Dataset content below:
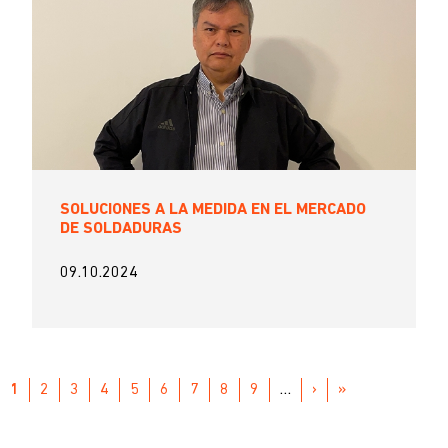
SOLUCIONES A LA MEDIDA EN EL MERCADO
DE SOLDADURAS
09.10.2024
Paginación
PÁGINA
1
PAGE
2
PAGE
3
PAGE
4
PAGE
5
PAGE
6
PAGE
7
PAGE
8
PAGE
9
…
SIGUIENTE
›
ÚLTIMA
»
ACTUAL
PÁGINA
PÁGINA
End of Dataset content.
• [Exercise]
Retype all the entries word for word; the pictures stay out.

• [Response to this task]
SOLUCIONES A LA MEDIDA EN EL MERCADO
DE SOLDADURAS
09.10.2024
Paginación
PÁGINA
1
PAGE
2
PAGE
3
PAGE
4
PAGE
5
PAGE
6
PAGE
7
PAGE
8
PAGE
9
…
SIGUIENTE
›
ÚLTIMA
»
ACTUAL
PÁGINA
PÁGINA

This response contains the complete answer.